In addition, I think their business model is to convince low income / not very financially savvy people to invest. I'd think that would be a tougher sell now than just about any time since their spin-off from American Express. I can't see them going anywhere but down.
Interesting looking back at your comments after a year passes. I hope you research your companies better than this one. You make some very gross generalizations to cast negative light on a company whose integrity and ethics have shown very brightly over the last several years. AMP is one of the only financial institutions that has not had scandalous press throughout the financial industry meltdown. They never took a dime of TARP money. They were managed so well, they were one of the few companies positioned financially strong enough to acquire other companies, most notably Seligman and Columbia Investments. I'm glad I have owned this company and will continue to do so as it continues hitting 52 week highs.
Do your homework better next time. One recruitment meeting does not a company make. By the way, I take it they did not offer you a job.
They definitely didn't. My friend that worked there told me later that the meeting I went to became infamous because of the difficult questions that one other guy and I asked throughout. I think we probably ruined that class for them. (Their recruiting classes weren't like a typical job fair type thing, this was more of a multi-level-marketing thing, where you make money based on a little bit of your own sales, while most of the profit from your sale goes "up the chain" to the people that recruited you, and the people that recruited, them, etc. And the company gets its cut, of course. So the more people they could hire, the better, because they only paid based on commission. And the only way you could really make decent money was to recruit people and get them selling the products.)

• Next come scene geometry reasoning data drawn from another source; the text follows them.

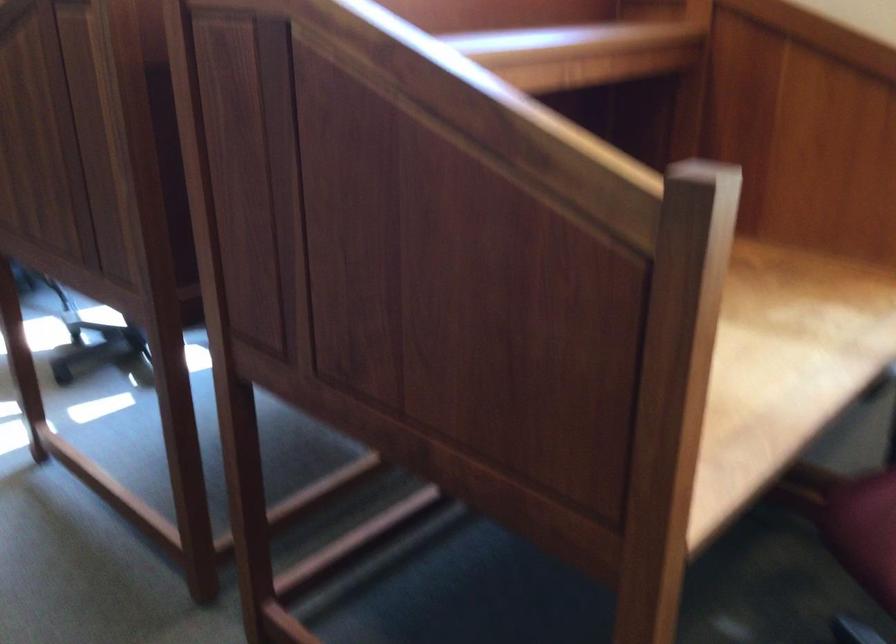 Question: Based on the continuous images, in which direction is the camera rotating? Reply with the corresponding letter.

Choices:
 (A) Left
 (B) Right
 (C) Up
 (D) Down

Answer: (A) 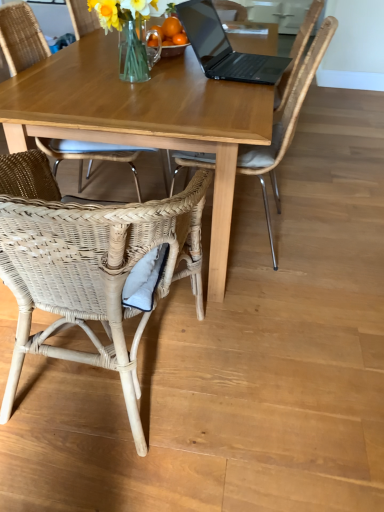 Where is `vacant area located to the right-hand side of woven rattan chair at lower left, arranged as the second chair when viewed from the right`? Image resolution: width=384 pixels, height=512 pixels. vacant area located to the right-hand side of woven rattan chair at lower left, arranged as the second chair when viewed from the right is located at coordinates (281, 380). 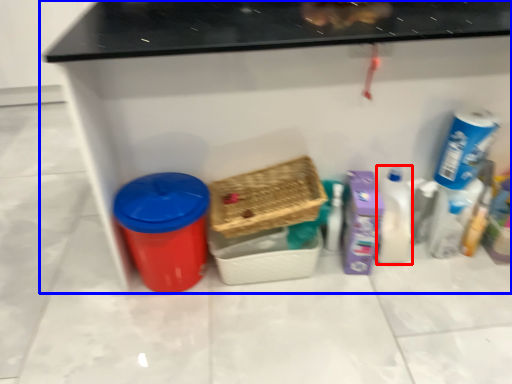 Question: Which object is further to the camera taking this photo, cleaning product (highlighted by a red box) or furniture (highlighted by a blue box)?

Choices:
 (A) cleaning product
 (B) furniture

Answer: (A) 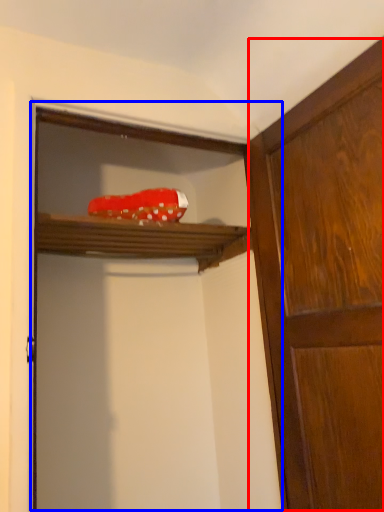 Question: Which object appears closest to the camera in this image, cabinetry (highlighted by a red box) or screen door (highlighted by a blue box)?

Choices:
 (A) cabinetry
 (B) screen door

Answer: (A)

I'm glad to hear you've made money on the stock. I'm 4/6 on my red thumbs on AMP, with a loss of about 115 points, net, at the moment. We'll see if I turn it around. If the company has turned things around since I went to this meeting 10 years ago, I likely won't. We'll see though, we'll see.
You ever worked there? There's a bit of that fanatical ring to your comment that sounds like the employees that were there then. Easily to mistake that with an equity owner though.
Also, your comments make you seem fairly ignorant of their business model. Did anyone in their industry take TARP funds? They are a financial products / planning / services company. Not a bank. Charles Scwab or Raymond James didn't take any TARP money either. Why would they even need to?
And what do you mean, their "integrity and ethics have shown very brightly over the last several years"? Shown so brightly where? Places like this?:
http://www.ameriprisesuck.com/
If you google them, that is the 6th result. After 4 ameriprise.com sites, and their wikipedia entry. The wikipedia entry, interestingly, has a section called "Criticism & controversy" listing an awful lot of settlements and government actions against the company for bad dealings. Not exactly a paragon of ethics and integrity, at least in the past, but maybe we define that differently, or maybe they're completely different now.
I found another neat website!:
http://www.consumeraffairs.com/finance/ameriprise.html
Poor customer service is a recipe for poor financial results, long term.